Two weeks ago my company migrated from Github Entreprise to Github Enterprise Cloud. All the migration went well. Only today I realised that two of my private repositories were not migrated. Luckily enough a colleague of mine pointed me towards a solution (thanks Dario). And here I share this solution with you.

Making a simple copy of the repository and pushing it to a new repository in the cloud was a solution, but not a good one. Why? Because all the history of the repository is lost. Our solution does not only copy the codebase, but also the history.

First we want to retrieve the old repository. In a terminal, run the following command.

λ git clone --mirror git@company.com/repository.git

Note the --mirror option: it creates a repository.git folder with both the codebase and the history.

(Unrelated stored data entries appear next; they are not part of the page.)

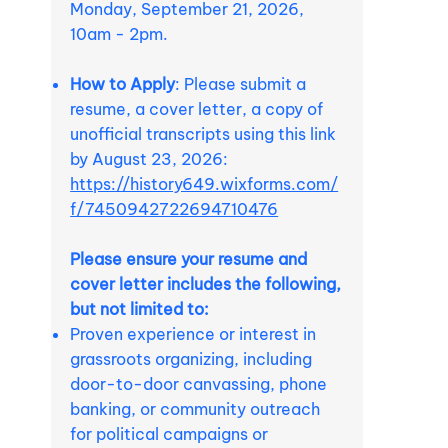
Monday, September 21, 2026,
10am - 2pm.
How to Apply
: Please submit a
resume, a cover letter, a copy of
unofficial transcripts using this link
by August 23, 2026:
https://history649.wixforms.com/
f/7450942722694710476
Please ensure your resume and
cover letter includes the following,
but not limited to:
Proven experience or interest in
grassroots organizing, including
door-to-door canvassing, phone
banking, or community outreach
for political campaigns or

Before running the next commands, we need to create an empty repository in github cloud. If you wanted to change the name of you repository, now is a good time. For this example we will keep the name repository.

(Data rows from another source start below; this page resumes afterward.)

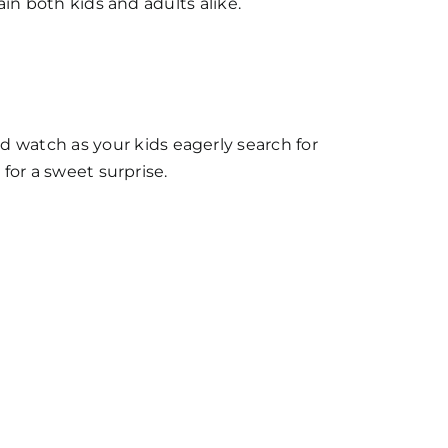
ain both kids and adults alike.
 watch as your kids eagerly search for
 for a sweet surprise.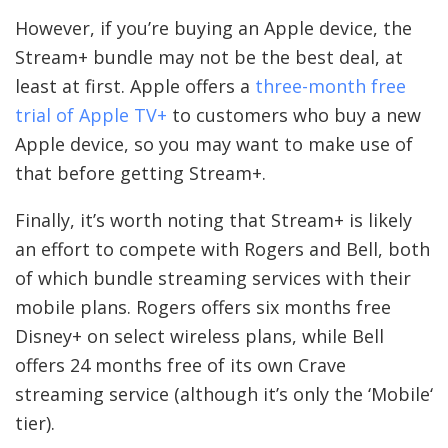
However, if you’re buying an Apple device, the
Stream+ bundle may not be the best deal, at
least at first. Apple offers a
three-month free
trial of Apple TV+
to customers who buy a new
Apple device, so you may want to make use of
that before getting Stream+.
Finally, it’s worth noting that Stream+ is likely
an effort to compete with Rogers and Bell, both
of which bundle streaming services with their
mobile plans. Rogers offers six months free
Disney+ on select wireless plans, while Bell
offers 24 months free of its own Crave
streaming service (although it’s only the ‘Mobile‘
tier).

Once it is create run the following commands

λ cd repository.git
λ git push --mirror git@github.com:company/repository.git

We should now be able to see our repository in github cloud populated with the codebase and the history.

When pushing to the new repo we could encounter the following error

! [remote rejected] refs/pull/1/head -> refs/pull/1/head (deny updating a hidden ref)

This is likely because a pull request was opened in the previous repository. It does not stop the repository being copied, it just does not copy the pull request.

That's all folks, I hope this helps.